Teaching, Learning, and Coding

One of my reasons for blogging this month was to articulate (more for myself than anything) the parallels between lawyer-like thinking and code-like thinking that I always understood in a macro-sense, but which became even clearer in the micro-sense when I decided to learn some actual code.  Jeremy Telman's response to my response to his post on scholarship in the Other Legal Academy seemed to bear on that (or maybe I'm stretching to see the connection, but whatever....).

In his view, "the differences in teaching in the OLA and the LA drive everything else."  Jeremy thinks he teaches his students contracts differently than he would if he were in what he calls the Legal Academy: focus on bar preparation; intense and frequent written homework assignments; in-class midterm; paternalistic measures such as taking attendance and banning laptops.  

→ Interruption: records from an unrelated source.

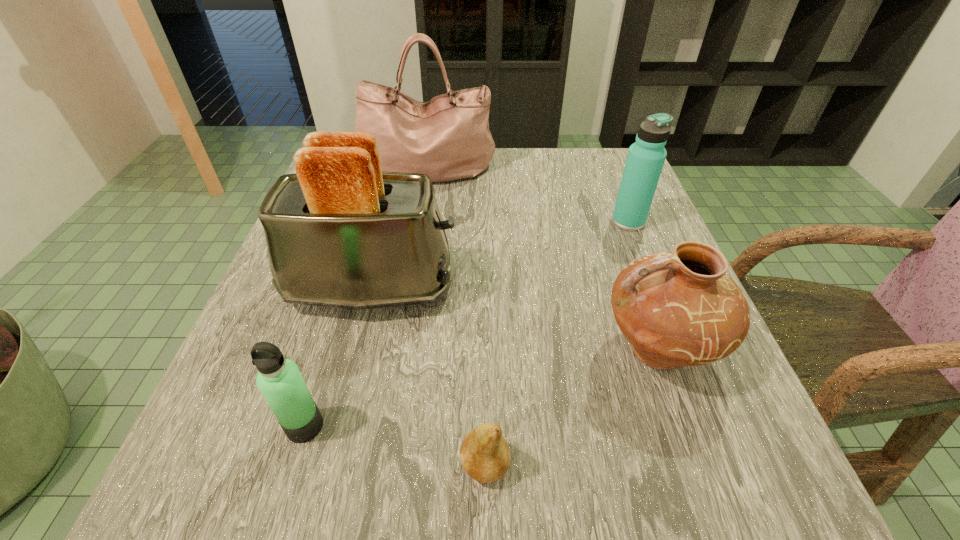 Identify the location of free space at the near right corner of the desktop. The width and height of the screenshot is (960, 540). (666, 447).

Where is `unoccupied area between the shorter thermos bottle and the pottery`? The height and width of the screenshot is (540, 960). unoccupied area between the shorter thermos bottle and the pottery is located at coordinates (481, 388).

Where is `vacant region between the handbag and the pear`? vacant region between the handbag and the pear is located at coordinates (456, 318).

Find the location of a particular element. The image size is (960, 540). vacant area between the nearer thermos bottle and the pear is located at coordinates (395, 446).

This screenshot has height=540, width=960. Identify the location of empty space that is in between the second farthest object and the farthest object. (528, 195).

The height and width of the screenshot is (540, 960). Identify the location of vacant space that's between the pear and the pottery. (571, 407).

At what (x,y) coordinates should I click in order to perform the action: click on free area in between the pottery and the toaster. Please return your answer as a coordinate pair (x, y). Image resolution: width=960 pixels, height=540 pixels. Looking at the image, I should click on (515, 319).

The width and height of the screenshot is (960, 540). I want to click on vacant area between the pear and the toaster, so click(x=428, y=376).

Where is `empty space between the shortest object and the right thermos bottle`? empty space between the shortest object and the right thermos bottle is located at coordinates (557, 343).

Find the location of a particular element. This screenshot has width=960, height=540. object that stands as the closest to the toaster is located at coordinates (279, 380). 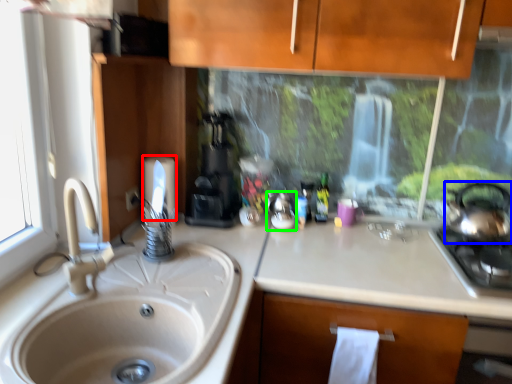 Question: Based on their relative distances, which object is farther from toilet paper (highlighted by a red box)? Choose from tea pot (highlighted by a blue box) and appliance (highlighted by a green box).

Choices:
 (A) tea pot
 (B) appliance

Answer: (A)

I don't teach that way.  My approach is, I suspect (and to use some modern jargon), metacognitive along the lines of the the lawyering-coding parallels.  Would that work at Jeremy's school? Once again, I suspect there is an "other other legal academy" that is neither Harvard or Stanford (where the 25th percentile LSAT score is 170) nor OCU (where the 75th percentile is 152 and the 25th is 146); our school reported 75/50/25th percentile entering LSAT scores of 158/154/150. We have students who struggle with the curriculum.  But, as Jeremy (and my colleague David Yamada) point out, we have the advantage of being in Boston.  We get students who've chosen Suffolk over Northeastern or Boston College (or even BU), often because of generous financial aid, as well as evening students that usually include a raft of patent agents whose academic credentials include Ph.Ds from places like MIT, Harvard, Princeton, Johns Hopkins, and Michigan (Go Blue!).  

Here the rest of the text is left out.